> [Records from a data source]
■ ■ ■ ■
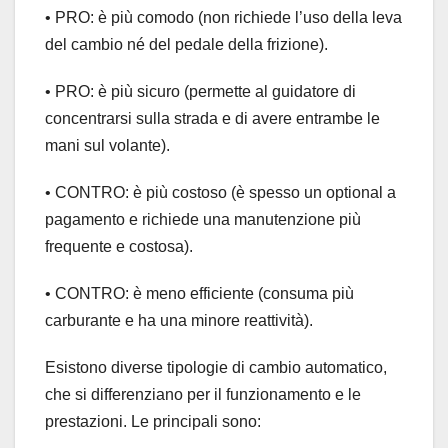
• PRO: è più comodo (non richiede l’uso della leva
del cambio né del pedale della frizione).
• PRO: è più sicuro (permette al guidatore di
concentrarsi sulla strada e di avere entrambe le
mani sul volante).
• CONTRO: è più costoso (è spesso un optional a
pagamento e richiede una manutenzione più
frequente e costosa).
• CONTRO: è meno efficiente (consuma più
carburante e ha una minore reattività).
Esistono diverse tipologie di cambio automatico,
che si differenziano per il funzionamento e le
prestazioni. Le principali sono:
■ ■ ■ ■
> [WHAT IS NEEDED] All that the answer may hold is the lines from the one with "efficiente (consuma più" through the end of the data, set down exactly as they appear.

> [SOLUTION TO THIS PROBLEM]
• CONTRO: è meno efficiente (consuma più
carburante e ha una minore reattività).
Esistono diverse tipologie di cambio automatico,
che si differenziano per il funzionamento e le
prestazioni. Le principali sono:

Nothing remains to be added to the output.